Muchas veces leemos en los Salmos
que tenemos que danzar, cantar, festejar, inventar cánticos y alabanzas nuevas,
tocar instrumentos y panderos porque el Señor ama a su pueblo, y eso hay que
celebrarlo. “¡Que todo lo que respire alabe al Señor!”, dice el Salmo 150.
Tenemos faena que hacer en
nosotros mismos, porque en cuanto a la fe, vamos muchas veces algo aburridos.
No se trata de saber bailar o
cantar, porque entonces casi nadie podría ponerse a alabar. Se trata de
expresar con el cuerpo la alegría de saberse amados.
Y para eso solo hay que seguir el
impulso natural del agradecimiento y la dicha.
Podemos empezar por poner una
música y dejarnos llevar, cerrar los ojos y dejar al cuerpo que rece con esa
danza.
Cualquier canción que sepamos de
las que nos llegan a lo hondo es oración, la podemos cantar sin que intervenga
la voz, solo con gestos. Es de lo más gratificante hacerlo, notamos un rio que
se desborda de ternura, se nos relajan los músculos agarrotados y sentimos alivio
y libertad.
Los gestos que incluyen todo el
cuerpo nos acercan más a nosotros mismos y nos hacen crecer. Vemos cómo en
otras partes del mundo, incluyen en sus celebraciones danzas, cantos y
expresiones de alegría en cambio aquí,
en nuestro ambiente, solo contamos para orar en las parroquias con rígidos
bancos en los que estamos sentados deseando levantarnos porque son incómodos.

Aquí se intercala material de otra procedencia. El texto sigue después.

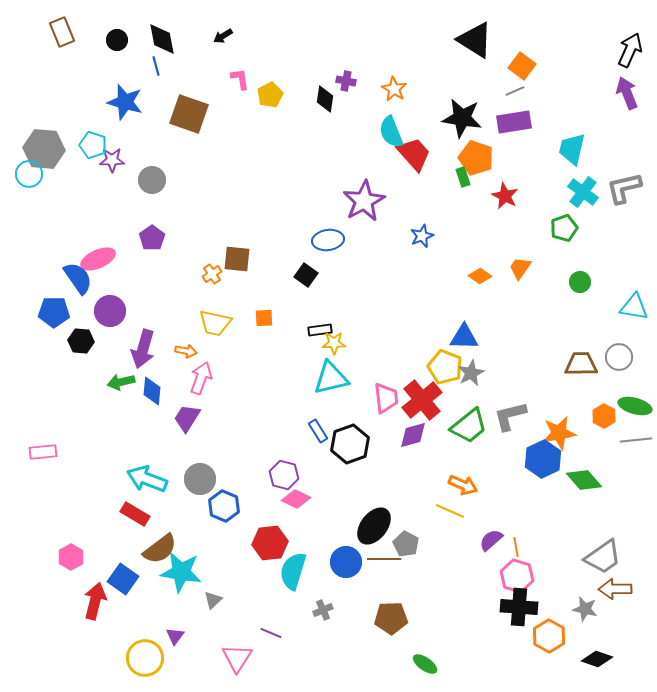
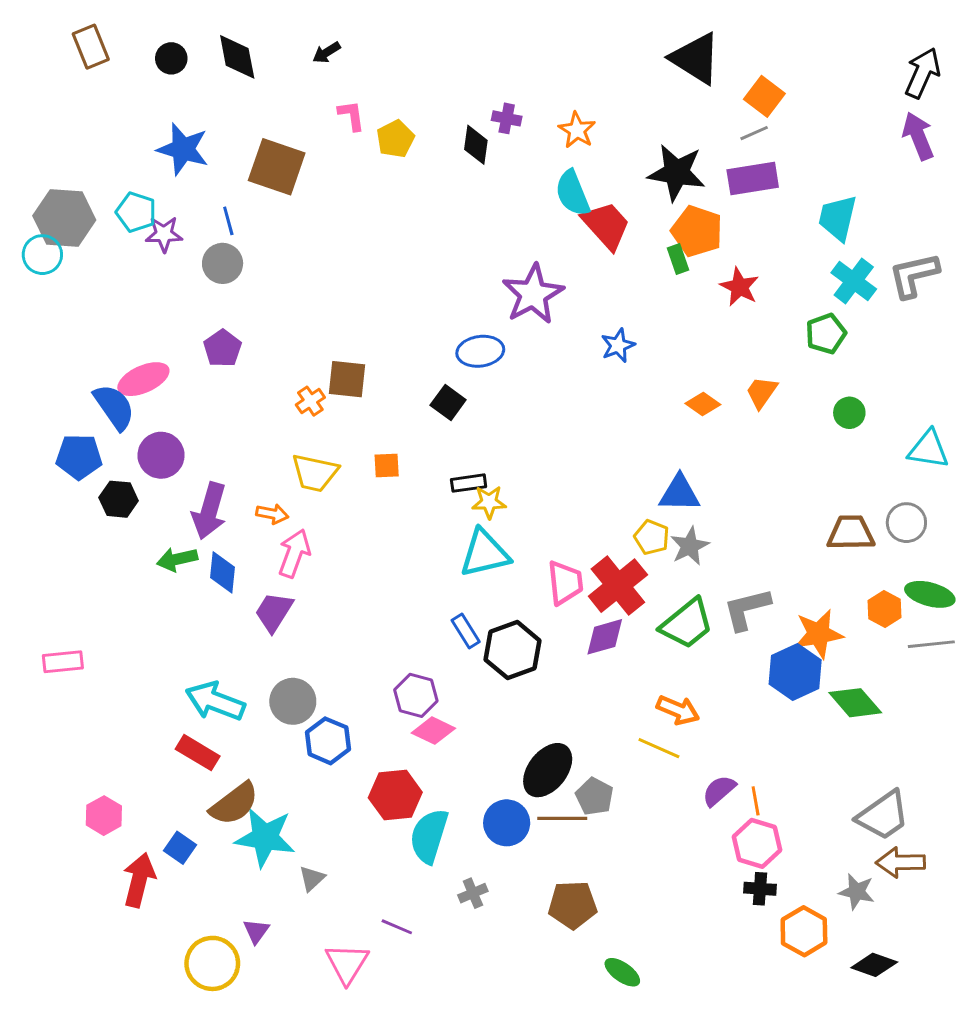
blue line: (156, 66) -> (228, 221), moved
yellow pentagon: (445, 367) -> (652, 537), size x0.7
blue square: (123, 579) -> (180, 848), size x0.7
black cross: (519, 607) -> (760, 889), size x0.6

Nos hemos olvidado de nuestro
pobre cuerpo: las manos, los pies, la piel, el rostro. Nos presentamos ante el
Señor tan solo con la palabra, pero somos mucho más.
Todo nuestro cuerpo es sagrado
porque es recipiente divino. Cada parte, por tanto, puede danzar con una
oración emocionada y original, sencillamente para expresar agradecimiento.